# Proof techniques

## Direct

To prove $P \Rightarrow Q$, begin with $P$ and derive more facts until you reach $Q$. Often, direct proofs apply to questions of the form $P_0 \land P_1 \land \cdots \land P_n \Rightarrow Q$ because the various $P_i$s together can lead to intermediate logical steps.

## Contraposition

Since an implication $P \Rightarrow Q$ and its contrapositive $\lnot Q \Rightarrow \lnot P$ are equivalent, you can prove the contrapositive instead. Proof by contraposition can be useful for questions of the form $P \Rightarrow Q_0 \lor Q_1 \lor \cdots \lor Q_n$ for the same reason as above because this is equivalent to $\lnot Q_0 \land \lnot Q_1 \land \cdots \land \lnot Q_n \Rightarrow \lnot P$.

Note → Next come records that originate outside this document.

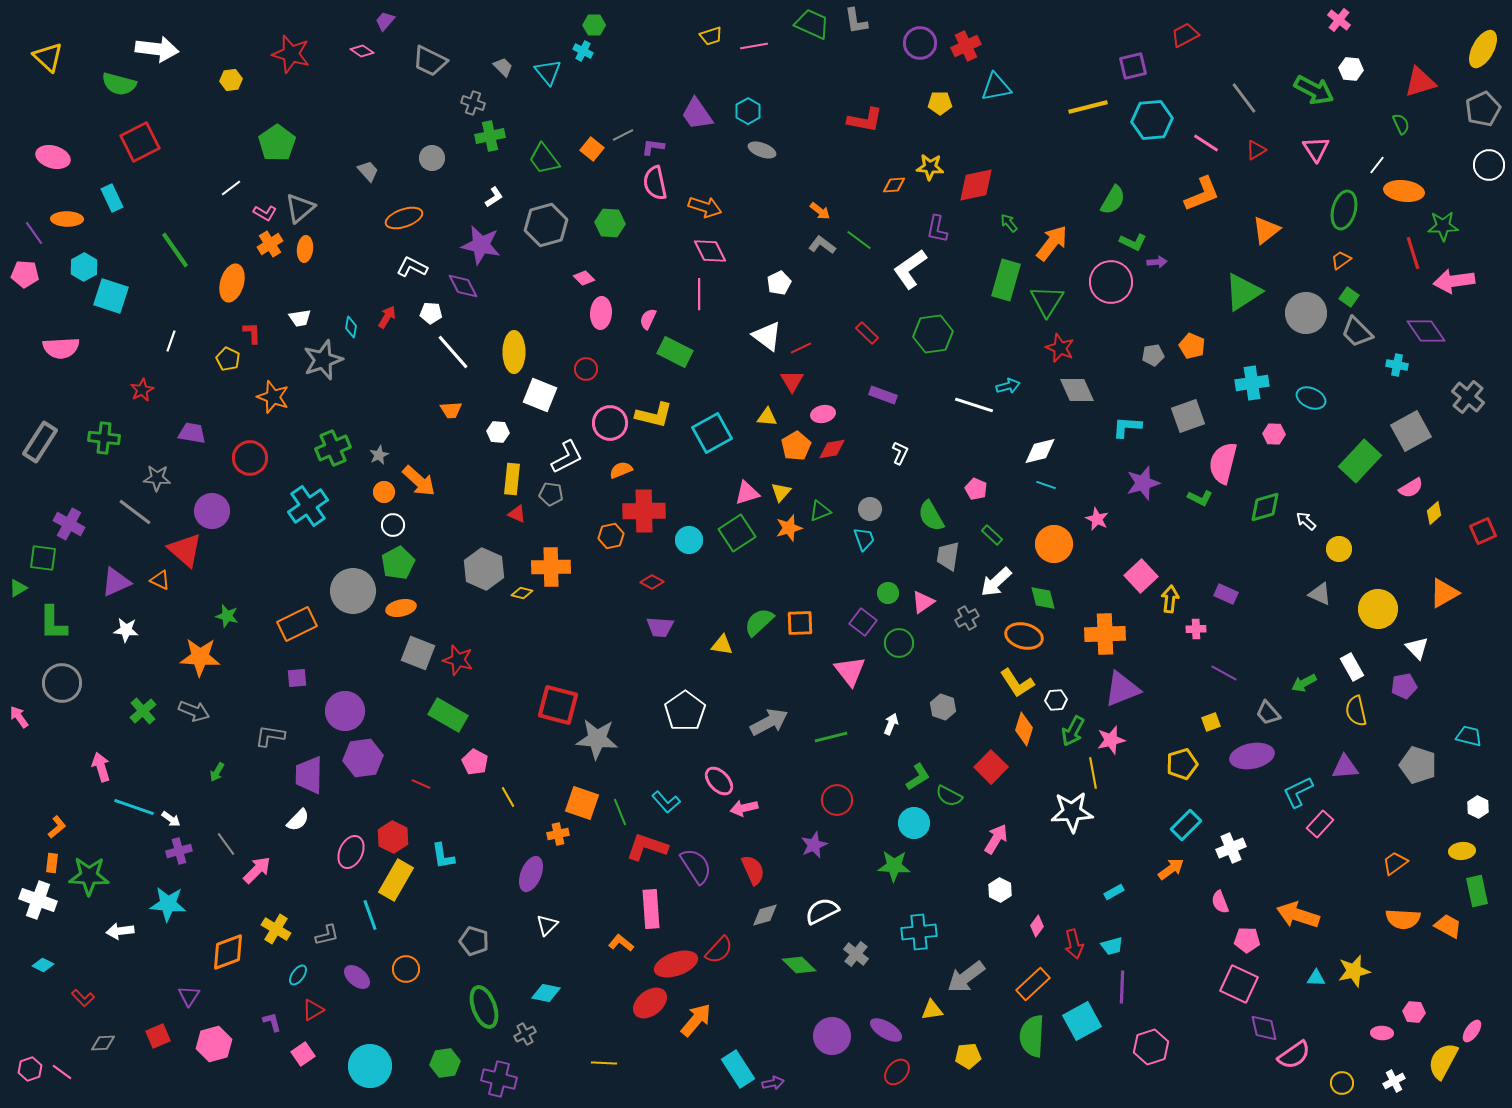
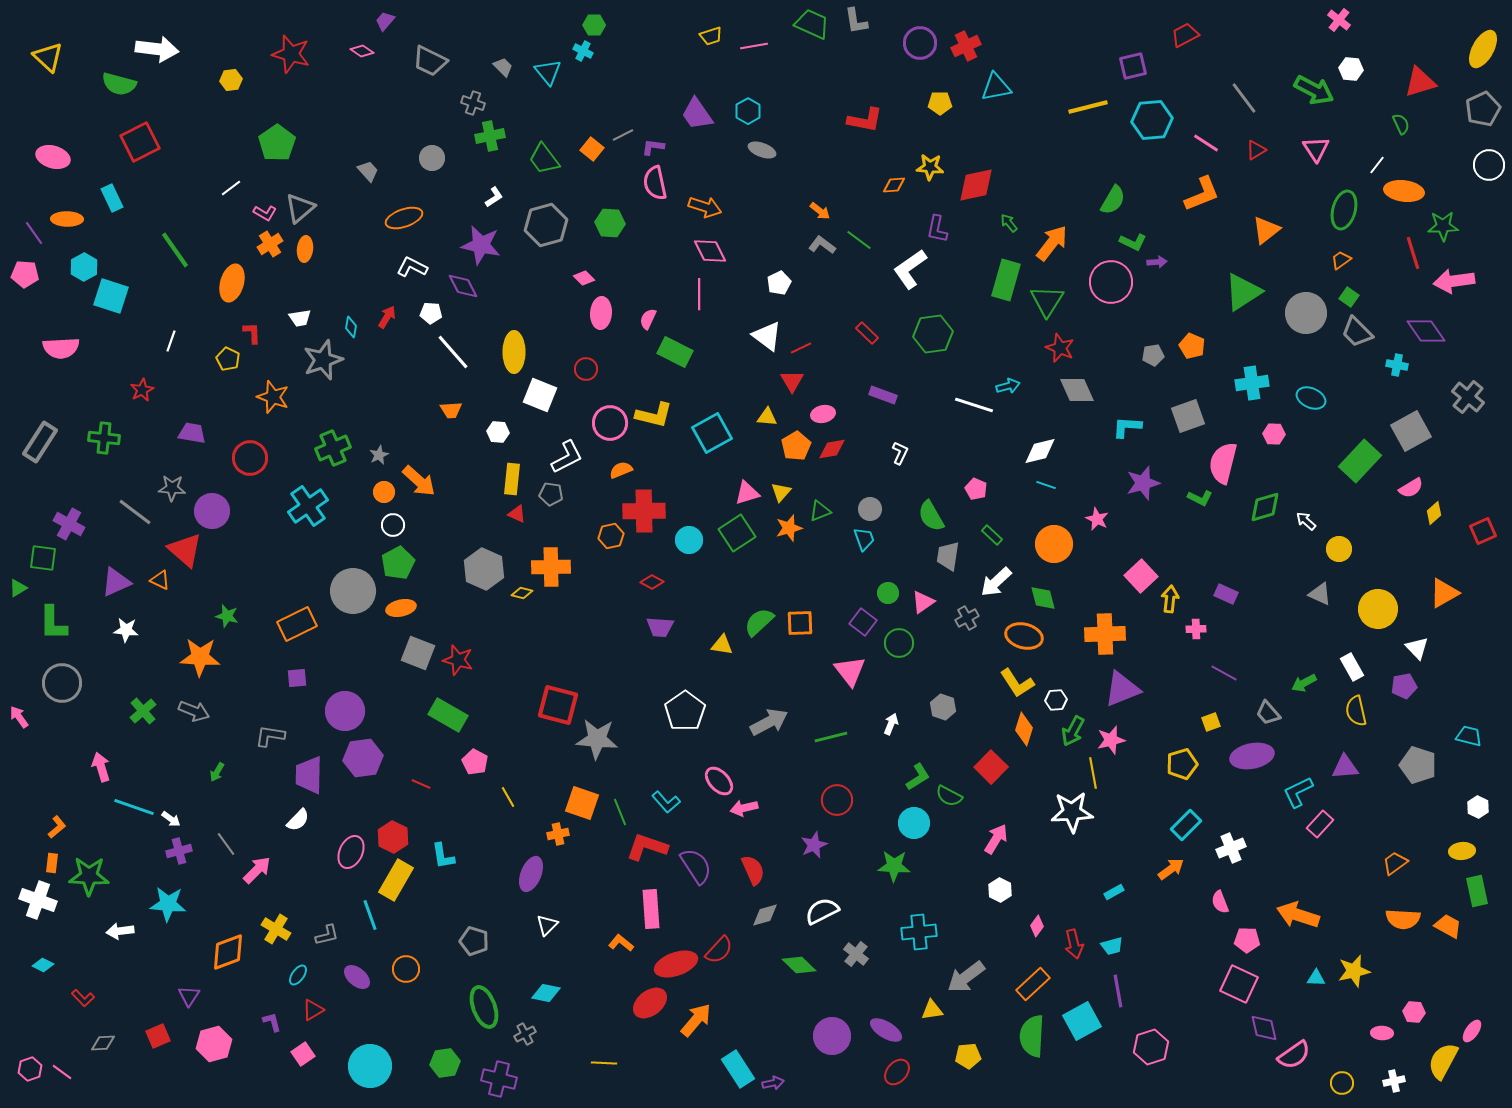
gray star at (157, 478): moved 15 px right, 10 px down
purple line at (1122, 987): moved 4 px left, 4 px down; rotated 12 degrees counterclockwise
white cross at (1394, 1081): rotated 15 degrees clockwise
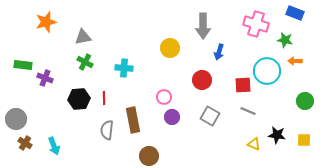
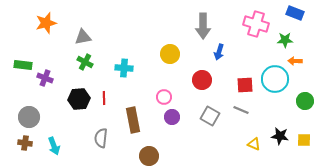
orange star: moved 1 px down
green star: rotated 14 degrees counterclockwise
yellow circle: moved 6 px down
cyan circle: moved 8 px right, 8 px down
red square: moved 2 px right
gray line: moved 7 px left, 1 px up
gray circle: moved 13 px right, 2 px up
gray semicircle: moved 6 px left, 8 px down
black star: moved 3 px right, 1 px down
brown cross: rotated 24 degrees counterclockwise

To prove $P$, assume $P$ is false and that results in something known to be false $(\lnot P \Rightarrow \text{false})$. Proof by contradiction is a type of proof by contraposition because $\text{true} \Rightarrow P$ is equivalent to $\lnot P \Rightarrow \text{false}$.
Suppose there are cases $C_0, C_1, \cdots, C_n$ of which at least one must be true. You can prove $P$ by showing $P \land C_i$ is true for each of the $C_i$ when $C_i$ is true. This is because $P \equiv P \land (C_0 \lor \cdots \lor C_n) \equiv (P \land C_0) \lor \cdots (P \land C_n)$. Proof by cases is helpful when knowing $C_i$ gives you information to complete the proof that $P$ alone does not.